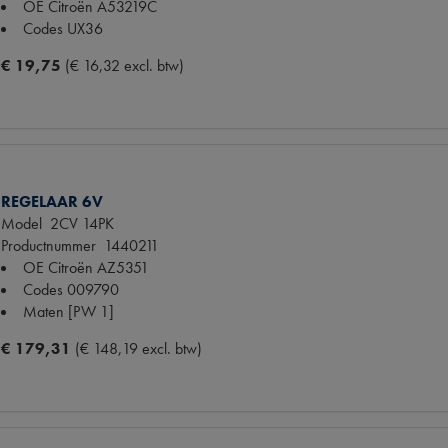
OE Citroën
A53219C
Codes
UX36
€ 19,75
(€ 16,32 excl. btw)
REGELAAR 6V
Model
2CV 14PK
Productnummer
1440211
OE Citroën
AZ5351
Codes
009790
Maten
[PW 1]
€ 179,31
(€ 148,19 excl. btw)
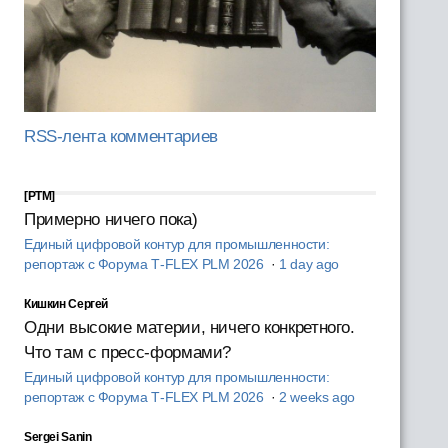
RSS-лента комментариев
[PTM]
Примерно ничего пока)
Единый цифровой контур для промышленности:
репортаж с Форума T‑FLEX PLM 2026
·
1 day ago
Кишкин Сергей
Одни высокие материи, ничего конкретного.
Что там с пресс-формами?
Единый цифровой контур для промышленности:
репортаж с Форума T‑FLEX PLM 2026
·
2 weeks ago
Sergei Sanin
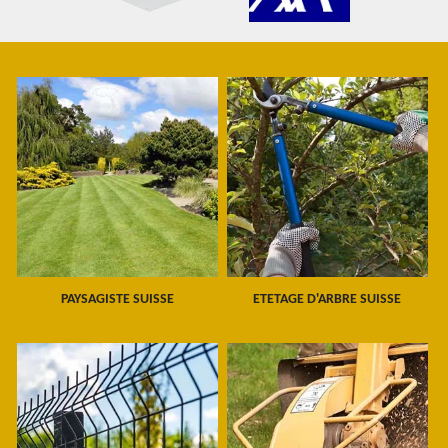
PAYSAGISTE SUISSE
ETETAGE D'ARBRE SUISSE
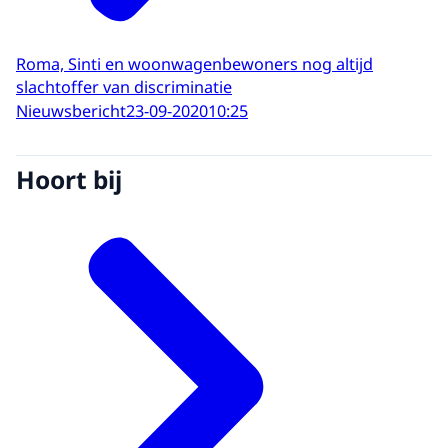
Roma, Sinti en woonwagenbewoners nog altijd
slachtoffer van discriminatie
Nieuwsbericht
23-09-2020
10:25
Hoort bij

········

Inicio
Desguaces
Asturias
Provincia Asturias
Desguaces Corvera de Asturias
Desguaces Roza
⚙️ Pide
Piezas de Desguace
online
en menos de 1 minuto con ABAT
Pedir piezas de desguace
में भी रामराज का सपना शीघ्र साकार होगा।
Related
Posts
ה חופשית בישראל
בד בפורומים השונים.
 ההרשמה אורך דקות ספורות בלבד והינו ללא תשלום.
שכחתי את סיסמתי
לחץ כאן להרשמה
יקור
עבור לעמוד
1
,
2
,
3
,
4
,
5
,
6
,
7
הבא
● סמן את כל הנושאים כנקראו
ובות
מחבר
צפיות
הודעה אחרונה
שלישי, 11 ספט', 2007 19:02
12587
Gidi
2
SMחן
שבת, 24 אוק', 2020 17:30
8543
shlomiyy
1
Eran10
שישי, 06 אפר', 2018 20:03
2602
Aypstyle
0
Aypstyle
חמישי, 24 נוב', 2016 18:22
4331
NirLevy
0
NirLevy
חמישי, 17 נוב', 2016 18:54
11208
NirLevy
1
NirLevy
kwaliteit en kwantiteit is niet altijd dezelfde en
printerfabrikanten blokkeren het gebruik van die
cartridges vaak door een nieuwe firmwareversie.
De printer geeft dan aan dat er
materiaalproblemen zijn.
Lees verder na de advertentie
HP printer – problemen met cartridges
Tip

········

▶ Task item
Your answer should be the lines above from the one containing "में भी रामराज का सपना शीघ्र साकार होगा।" through the one containing "שלישי, 11 ספט', 2007 19:02", copied exactly and with both ends kept.

▶ Task solution
में भी रामराज का सपना शीघ्र साकार होगा।
Related
Posts
ה חופשית בישראל
בד בפורומים השונים.
 ההרשמה אורך דקות ספורות בלבד והינו ללא תשלום.
שכחתי את סיסמתי
לחץ כאן להרשמה
יקור
עבור לעמוד
1
,
2
,
3
,
4
,
5
,
6
,
7
הבא
● סמן את כל הנושאים כנקראו
ובות
מחבר
צפיות
הודעה אחרונה
שלישי, 11 ספט', 2007 19:02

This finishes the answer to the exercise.